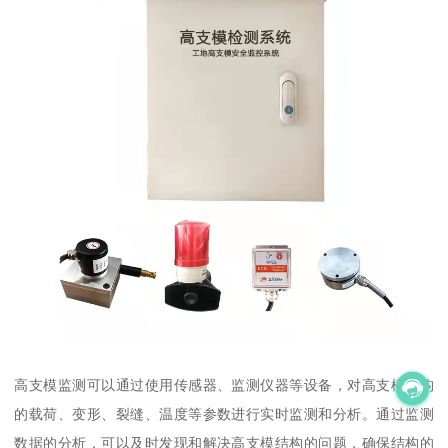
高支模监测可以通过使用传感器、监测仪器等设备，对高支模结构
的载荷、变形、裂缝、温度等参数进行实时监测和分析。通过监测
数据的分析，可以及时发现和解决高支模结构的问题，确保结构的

* * *

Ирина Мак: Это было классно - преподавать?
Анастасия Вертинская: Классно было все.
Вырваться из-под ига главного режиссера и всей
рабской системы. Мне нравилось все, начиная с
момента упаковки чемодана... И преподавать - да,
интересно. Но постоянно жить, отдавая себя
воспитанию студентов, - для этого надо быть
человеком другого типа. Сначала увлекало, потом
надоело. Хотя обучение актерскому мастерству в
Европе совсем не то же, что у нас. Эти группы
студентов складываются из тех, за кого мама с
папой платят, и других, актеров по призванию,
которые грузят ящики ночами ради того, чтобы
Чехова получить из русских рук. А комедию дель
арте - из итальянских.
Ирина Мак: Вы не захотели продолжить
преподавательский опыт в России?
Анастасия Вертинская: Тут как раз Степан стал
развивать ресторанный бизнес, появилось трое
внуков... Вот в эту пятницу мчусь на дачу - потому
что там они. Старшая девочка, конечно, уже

---

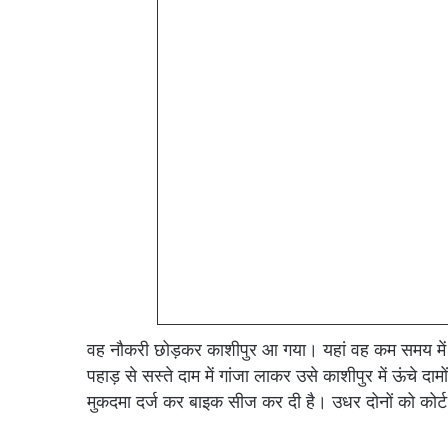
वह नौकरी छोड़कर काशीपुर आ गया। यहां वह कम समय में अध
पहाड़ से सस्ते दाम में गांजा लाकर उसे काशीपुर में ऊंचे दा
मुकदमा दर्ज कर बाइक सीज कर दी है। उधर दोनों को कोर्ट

▸ **Exercise goal**: Would you print exactly and only the lines of the material above that run from the line with "арте - из итальянских." through the line with "что там они. Старшая девочка, конечно, уже", both included?

▸ **Answer section**:
арте - из итальянских.
Ирина Мак: Вы не захотели продолжить
преподавательский опыт в России?
Анастасия Вертинская: Тут как раз Степан стал
развивать ресторанный бизнес, появилось трое
внуков... Вот в эту пятницу мчусь на дачу - потому
что там они. Старшая девочка, конечно, уже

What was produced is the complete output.